Douglas explains, "When you remove vegetation, that's like leaving the lid open on your cooler on a summer day. It allows heat and water to get down in the permafrost pretty rapidly."

Out of all the team's research, Douglas says their most important finding was that thinner layers of thawed permafrost seem to be vanishing — literally thawing away.

"Once it started to thaw, even when we had some slightly drier summers, we never got back to the shallower thaw depths we started out with [in 2013,]" he says. "Our sense is that unless we get a really cold winter, or a couple of really cold winters in a row, it's probably not coming back again."

Dmitry Streletskiy, a professor at George Washington University who specializes in permafrost, says that Douglas's study is a great contribution to permafrost research. However, he emphasizes that the study was conducted in a boreal ecosystem, a sub-arctic region with warmer temperatures and relatively warm permafrost.

"It's still below freezing, but it is kind of considered dying permafrost, and it's not how things work in the arctic tundra," Streletskiy says, where temperatures are colder. "Their findings are applicable to the particular environment they studied, and we cannot extrapolate them to the entire arctic."

Permafrost in boreal regions is weak, Streletskiy explains, and many factors can contribute to its thaw, including heavy rainfall in the summer. "However, in the high arctic, precipitation closer to the fall can be a good thing and can increase ice content to build protection."

Still, Streletskiy agrees that permafrost is degrading on a global scale due to climate change. Its impacts are starting to show — and zombie pathogens shouldn't be our only concern.

He and Douglas both point to the Norilsk oil spill in Russia, where an oil tank spewed more than 150,000 barrels of diesel into the arctic, and officials have been racing to clean it up. Many experts believe thawing permafrost is to blame; the oil tank, which sat on permafrost, collapsed in May.

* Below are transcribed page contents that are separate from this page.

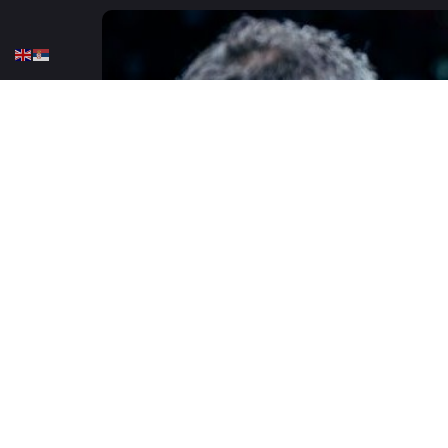
HOME
KOŠARKA
ABA LIGA
EVROLIGA
Kamenjašević: Nemamo pa
JUNE 13, 2026
1 COMMENT
Košarkaški klub Dubai osvojio je
Admira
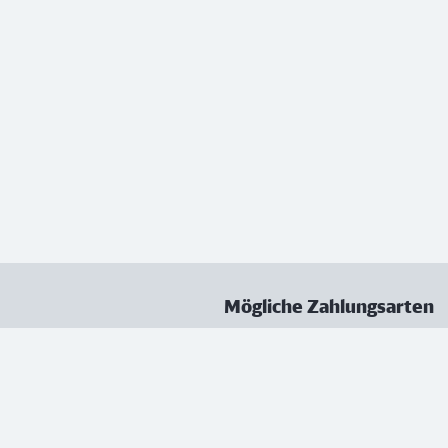
Mögliche Zahlungsarten
ungen
Datenschutz
Nutzungsbedingungen
Vertrag kündigen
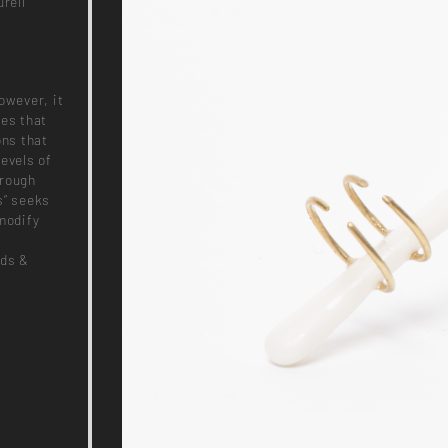
rell
owever, it
ces that
ons that
evels of
hrough
rs“ seeks
modify
rds &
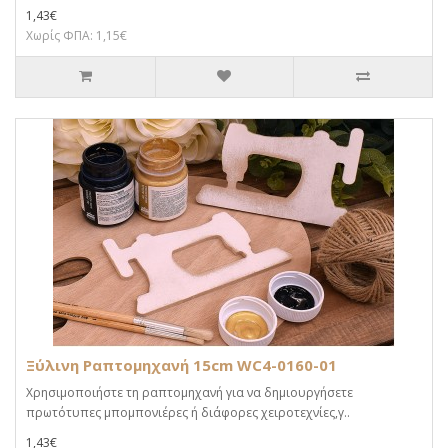
1,43€
Χωρίς ΦΠΑ: 1,15€
Ξύλινη Ραπτομηχανή 15cm WC4-0160-01
Χρησιμοποιήστε τη ραπτομηχανή για να δημιουργήσετε
πρωτότυπες μπομπονιέρες ή διάφορες χειροτεχνίες,γ..
1,43€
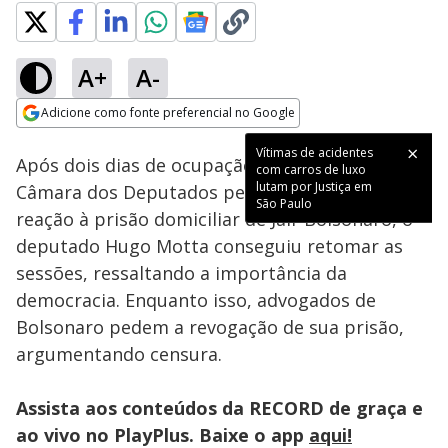
A+
A-
Loaded
:
25.89%
Adicione como fonte preferencial no Google
Subtitles
Ativar
Som
Opens in new window
Vítimas de acidentes
Após dois dias de ocupação do plenário da
com carros de luxo
lutam por Justiça em
Câmara dos Deputados pela oposição, em
São Paulo
reação à prisão domiciliar de Jair Bolsonaro, o
deputado Hugo Motta conseguiu retomar as
sessões, ressaltando a importância da
democracia. Enquanto isso, advogados de
Bolsonaro pedem a revogação de sua prisão,
argumentando censura.
Assista aos conteúdos da RECORD de graça e
ao vivo no PlayPlus. Baixe o app
aqui!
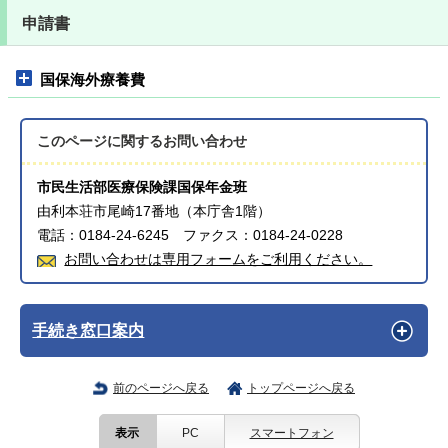
申請書
国保海外療養費
このページに関する
お問い合わせ
市民生活部医療保険課国保年金班
由利本荘市尾崎17番地（本庁舎1階）
電話：0184-24-6245 ファクス：0184-24-0228
お問い合わせは専用フォームをご利用ください。
手続き窓口案内
前のページへ戻る
トップページへ戻る
表示
PC
スマートフォン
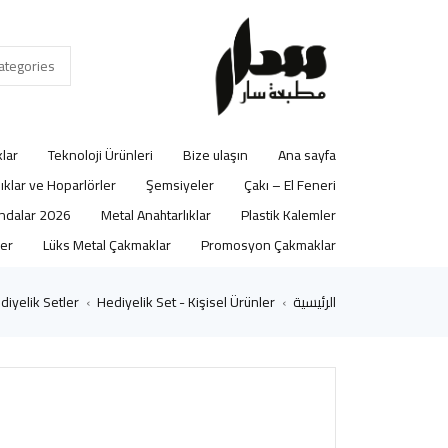
lar
Teknoloji Ürünleri
Bize ulaşın
Ana sayfa
lıklar ve Hoparlörler
Şemsiyeler
Çakı – El Feneri
2026 Ajandalar
Metal Anahtarlıklar
Plastik Kalemler
er
Lüks Metal Çakmaklar
Promosyon Çakmaklar
الرئيسية
Hediyelik Set - Kişisel Ürünler
diyelik Setler
›
›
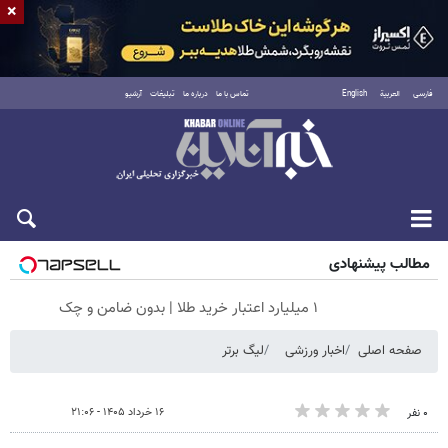
×
فارسی
العربية
English
تماس با ما
درباره ما
تبلیغات
آرشیو
شنبه ۱۷ مرداد ۱۴۰۵
مطالب پیشنهادی
۱ میلیارد اعتبار خرید طلا | بدون ضامن و چک
صفحه اصلی
اخبار ورزشی
لیگ برتر
۱۶ خرداد ۱۴۰۵ - ۲۱:۰۶
۰ نفر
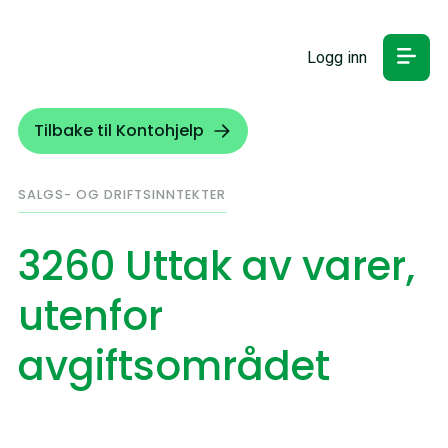
Logg inn
Tilbake til Kontohjelp
SALGS- OG DRIFTSINNTEKTER
3260 Uttak av varer,
utenfor
avgiftsområdet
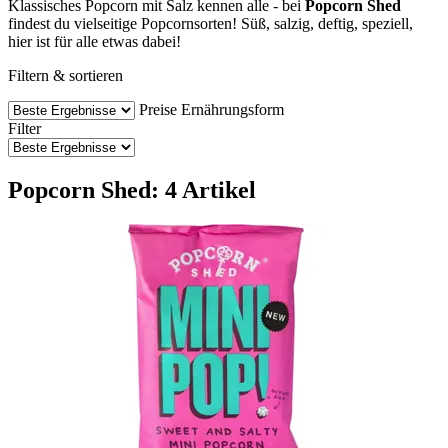
Klassisches Popcorn mit Salz kennen alle - bei
Popcorn Shed
findest du vielseitige Popcornsorten! Süß, salzig, deftig, speziell,
hier ist für alle etwas dabei!
Filtern & sortieren
Preise
Ernährungsform
Filter
Popcorn Shed: 4 Artikel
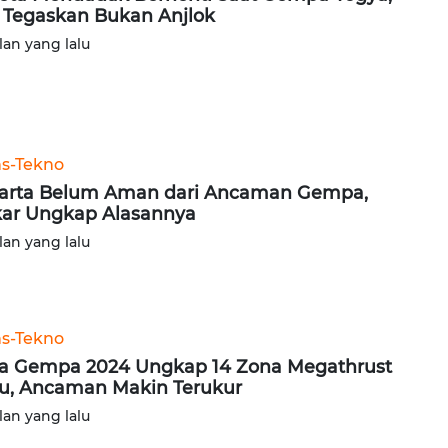
 Tegaskan Bukan Anjlok
lan yang lalu
ns-Tekno
arta Belum Aman dari Ancaman Gempa,
ar Ungkap Alasannya
lan yang lalu
ns-Tekno
a Gempa 2024 Ungkap 14 Zona Megathrust
u, Ancaman Makin Terukur
lan yang lalu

What's more, permafrost thaw can lead to deterioration in infrastructure, such as pipelines, railroads and homes, Streletskiy explains. "Small changes in temperature can affect how much weight a foundation built on permafrost can support. Say for example at -10 degrees, the foundation can support 100 tons, but at -8 degrees, it can only support 50 tons."

For people who don't live near the oil spill or in arctic regions, it's easy to forget about permafrost. "Out of sight, out of mind," Douglas says. But the thaw could one day affect everyone.

An estimated 1,400 to 1,600 billion metric tons of carbon are currently frozen in the permafrost. "There are a lot of questions about what's going to happen when that [carbon]starts to thaw," Douglas says.

According to the 2019 Arctic Report Card, warming climates are already converting this carbon into greenhouse gases that are being released into the atmosphere — and they have the potential to accelerate climate change. As the permafrost where the carbon is encased thaws, the carbon can transform into carbon dioxide and methane gases, which are well-known for their ability to trap heat in the earth's atmosphere — and for their potential to accelerate climate change.

Streletskiy says, "That's why everyone should be concerned, regardless of whether they live in Australia or America, because this will contribute to global warming."